“L’Italia è il Paese che amo. Qui ho le mie radici, le mie speranze, i miei orizzonti. Qui ho imparato, da mio padre e dalla vita, il mio mestiere di imprenditore. Qui ho appreso la passione per la libertà”. Ora, ricorderai bene, a meno che tu non sia un (young) signorino, questo discorso del ’94. Bene, tra accettare e amare ne corre. Io non amo l’Italia, tanto meno gli italiani. È colpa (o merito, dipende) dei miei genitori, se da piccolo avevo già questa visione internazionale (globalizzata è un termine abusato) rischiando di scivolare più volte nell’esterofilia più incallita.

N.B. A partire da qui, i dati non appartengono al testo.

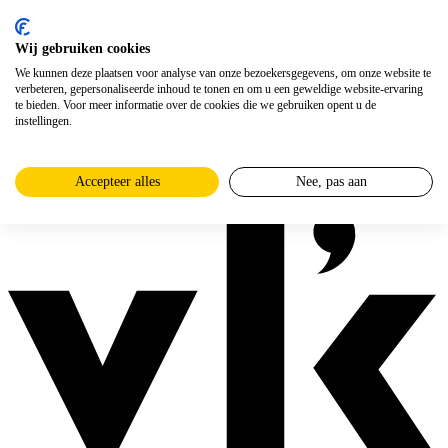
Wij gebruiken cookies
We kunnen deze plaatsen voor analyse van onze bezoekersgegevens, om onze website te
verbeteren, gepersonaliseerde inhoud te tonen en om u een geweldige website-ervaring
te bieden. Voor meer informatie over de cookies die we gebruiken opent u de
instellingen.
Accepteer alles
Nee, pas aan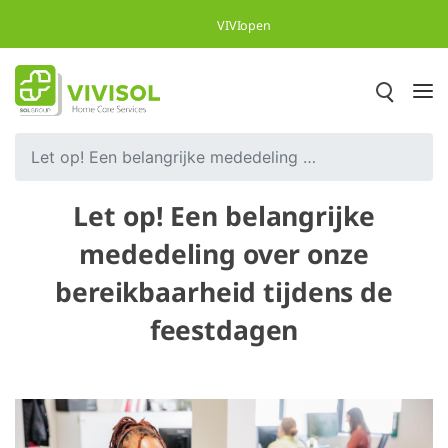
Overslaan en naar hoofdinhoud gaan
VIVIopen
Let op! Een belangrijke mededeling over onze bereikbaarheid tijdens de feestdagen
Let op! Een belangrijke
mededeling over onze
bereikbaarheid tijdens de
feestdagen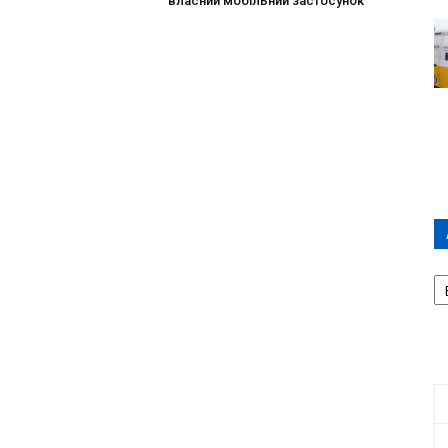
власний мобільний застосунок
А
П
Д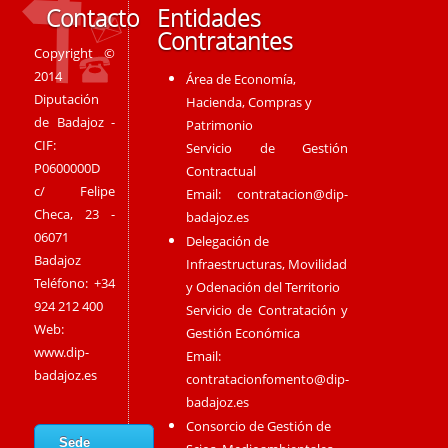
Contacto
Entidades
Contratantes
Copyright ©
2014
Área de Economía,
Diputación
Hacienda, Compras y
de Badajoz -
Patrimonio
CIF:
Servicio de Gestión
P0600000D
Contractual
c/ Felipe
Email:
contratacion@dip-
Checa, 23 -
badajoz.es
06071
Delegación de
Badajoz
Infraestructuras, Movilidad
Teléfono: +34
y Odenación del Territorio
924 212 400
Servicio de Contratación y
Web:
Gestión Económica
www.dip-
Email:
badajoz.es
contratacionfomento@dip-
badajoz.es
Consorcio de Gestión de
Sede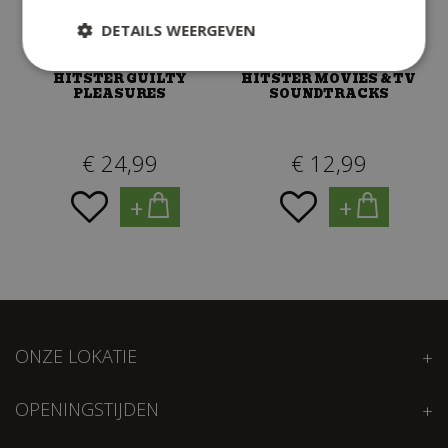
DETAILS WEERGEVEN
HITSTER GUILTY
HITSTER MOVIES & TV
PLEASURES
SOUNDTRACKS
€
24
,
99
€
12
,
99
+
+
ONZE LOKATIE
OPENINGSTIJDEN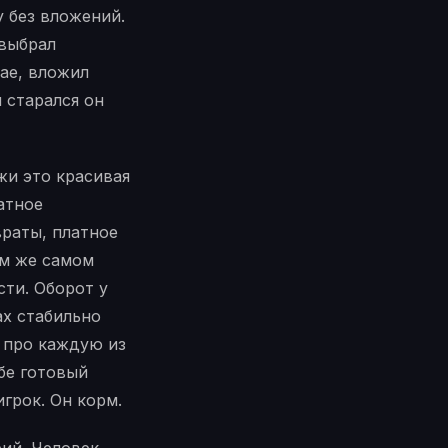
 без вложений.
 выбрал
ае, вложил
я старался он
жи это красивая
атное
раты, платное
ом же самом
сти. Оборот у
ах стабильно
, про каждую из
бе готовый
игрок. Он корм.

L’Italia è il paese che non amo, sono onesto. Il luogo è davvero bello, a tratti incantevole, ma non mi ha mai interessato così a fondo. E l’ho girato tutto, soffermandomi. Non ho preconcetti ma, se posso, quando posso, faccio le valigie e vado oltre confine. In 52 anni penso di aver fatto 4-5 volte le ferie qui. L’Italia è il paese che non amo perché non amo i paesi. Guardo il territorio, quella sua forma unica, la sua cultura, con fare tecnico e pratico ma con poco trasporto, solo con studio. Bene, non amo l’Italia e mai amerò gli italiani, non li capisco e in oltre mezzo secolo ho provato a entrare in empatia con loro. Però mai mi sono riconosciuto nel loro provincialismo, nel loro stile, nel loro modo di vivere. Non si tratta di contare gli scheletri dell’armadio, li hanno tutti, chi più e chi meno. Tuttavia, viaggiando sin da piccolo, mi sono accorto che gli italiani di certe usanze ne fanno un vanto. Le tasse di pagare, la fila da saltare, il flusso di lavoro da gestire seriamente, tutte cose che gli italiani sono i primi a dirti di rispettare e invece no, ignorano.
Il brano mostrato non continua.